Don't Worry, U.S. Banks Are Lending Again — Just Like Espirito Santo
July 12, 2014 • 10:51AM

American Banker reported July 10 what U.S. bankers themselves are saying—don't take seriously the reports that bank lending is rising back to "a record level". Unlike European banks' plunging lending activity, U.S. banks' lending is rising all right, bankers tell American Banker, but overwhelmingly for: stock buybacks by companies; increased dividends by companies to stockholders; mergers and acquisitions; and leveraged lending to overindebted companies. And what's left, the "actual lending to demand", is in the "energy boom," or fracking. The article is entitled "Bankers warn over increased business lending".

Total outstanding U.S. commercial and industrial (C & I) lending, which excludes consumer or real estate loans, rose to a record $1.7 trillion in May from a nadir of $1.2 trillion in 2009, four years ago, according to data from the Federal Reserve Bank of St Louis.

"Loan growth doesn't seem to be driven by the underpinning of an economic recovery in terms of new warehouses and [capital expenditure]," said one bank executive. And another: "The larger part of the usage in the market right now are loan refinancings where companies are paying dividends back out." He added: "They're requesting increased loans or usage under a lien in order to pay a dividend or equity holders of a company. Traditionally banks have been very cautious of that."

The big bubble is "leveraged loans," defined as loans to a company already overindebted with at least six times its annual earnings in debt. Euromoney Institutional Investor's bond magazine, called IFLR, reports that the explosion of leveraged lending (to $280 billion in 2013) is keyed by new partnerships between banks and BDCs (business development companies). What is a BDC? "A kind of hedge fund without the requirement for qualified investors"! The banks take the senior tranches of these high-risk loans; the BDCs take the junior tranches to get higher yield. And do they then further securitize these tranches? Of course. Subprime CLOs and derivatives by any other names....

Is Banco Espirito Santo the Northern Rock of 2014?

Portugal's Banco de Espirito Santo (BES) is NOT considered a systemic bank by the ECB. However, what does the ECB really understand about the "system?" BES is not the trigger of a collapse; it is the top of the collapse.

BES's dimensions can be compared with those of Northern Rock before the crisis.

Its EU93 billion balance sheet is half of Portugal's nominal GDP. Before the current crisis, its capital was about 5 billion. Already then, a 5% loss on the balance sheet would have wiped out its entire capital. Currently, as share values have dropped 50%, much less would do the trick.

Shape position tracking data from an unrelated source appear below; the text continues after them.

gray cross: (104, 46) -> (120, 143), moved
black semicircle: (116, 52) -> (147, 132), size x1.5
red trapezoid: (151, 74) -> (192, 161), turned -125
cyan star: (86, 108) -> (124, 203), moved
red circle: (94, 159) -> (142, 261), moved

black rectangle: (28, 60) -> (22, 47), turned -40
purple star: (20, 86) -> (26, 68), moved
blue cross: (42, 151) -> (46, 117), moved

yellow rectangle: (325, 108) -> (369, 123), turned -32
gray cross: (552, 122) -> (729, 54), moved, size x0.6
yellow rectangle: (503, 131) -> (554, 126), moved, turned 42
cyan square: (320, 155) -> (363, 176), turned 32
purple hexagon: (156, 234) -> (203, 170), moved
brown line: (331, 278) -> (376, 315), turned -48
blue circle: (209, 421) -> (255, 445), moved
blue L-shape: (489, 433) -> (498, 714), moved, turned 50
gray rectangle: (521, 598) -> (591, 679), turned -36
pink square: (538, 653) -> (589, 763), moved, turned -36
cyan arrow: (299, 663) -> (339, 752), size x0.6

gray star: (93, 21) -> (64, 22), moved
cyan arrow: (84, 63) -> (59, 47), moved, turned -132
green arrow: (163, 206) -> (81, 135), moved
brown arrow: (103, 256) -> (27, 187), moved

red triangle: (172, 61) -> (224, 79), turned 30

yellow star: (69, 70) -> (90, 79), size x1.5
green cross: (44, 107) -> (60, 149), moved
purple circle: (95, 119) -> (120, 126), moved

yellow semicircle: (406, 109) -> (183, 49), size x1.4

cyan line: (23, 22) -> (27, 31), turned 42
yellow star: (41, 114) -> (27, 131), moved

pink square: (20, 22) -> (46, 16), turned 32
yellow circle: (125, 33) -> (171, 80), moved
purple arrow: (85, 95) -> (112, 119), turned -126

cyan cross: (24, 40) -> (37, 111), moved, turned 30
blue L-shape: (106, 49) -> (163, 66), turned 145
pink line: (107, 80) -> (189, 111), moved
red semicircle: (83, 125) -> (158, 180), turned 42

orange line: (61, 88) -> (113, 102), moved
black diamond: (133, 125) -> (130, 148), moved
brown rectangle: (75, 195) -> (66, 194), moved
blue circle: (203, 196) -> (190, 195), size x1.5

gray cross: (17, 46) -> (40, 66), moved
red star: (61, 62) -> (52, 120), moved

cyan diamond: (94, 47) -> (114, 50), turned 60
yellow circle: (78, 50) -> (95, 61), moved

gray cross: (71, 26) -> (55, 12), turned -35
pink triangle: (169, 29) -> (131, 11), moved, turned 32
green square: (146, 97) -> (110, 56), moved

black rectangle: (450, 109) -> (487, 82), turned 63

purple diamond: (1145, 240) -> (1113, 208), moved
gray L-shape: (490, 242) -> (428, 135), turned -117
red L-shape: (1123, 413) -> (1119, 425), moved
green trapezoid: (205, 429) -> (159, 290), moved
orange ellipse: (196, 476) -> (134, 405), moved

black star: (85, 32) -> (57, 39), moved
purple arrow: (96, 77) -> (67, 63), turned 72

Despite reassurances of an adequate capital buffer by BES managers, there is no way the bank can survive except through a combined bail-out/bail-in process.

London's Financial Times reported Friday, "A banker who has worked closely with BES said the Portuguese bank had a EU2 billion-EU3 billion capital shortfall and the most likely solution was some kind of state-brokered rescue deal, as a private sector solution would take too long. 'There are rumors of an M&A [merger] solution, but no one has the speed to do the necessary due diligence and move fast enough to do a deal,' the banker said. 'This needs a solution now — in the next couple of weeks — and that means a state intervention.'"

This re-opens the Eurozone sovereign debt crisis. Bail-in will be enforced but is not enough. With a 130% government debt, Portugal has no money for a bail-out. They must call in the Troika for an ESM loan.

France's Crédit Agricole, a bank which the ECB considers "systemically relevant," is the second-largest shareholder of Espirito Santo, with 14.6%.